┌──

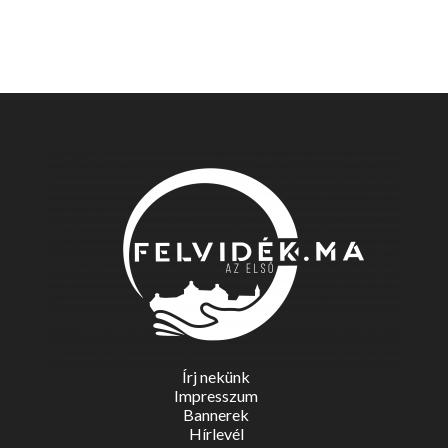
Írj nekünk
Impresszum
Bannerek
Hírlevél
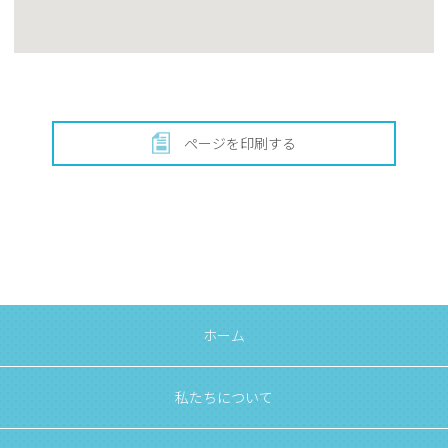
ページを印刷する
ホーム
私たちについて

└──

Exercise requirements
Using the data above, write out every line exactly, leaving the images behind.

Answer for the task
Írj nekünk
Impresszum
Bannerek
Hírlevél
ページを印刷する
ホーム
私たちについて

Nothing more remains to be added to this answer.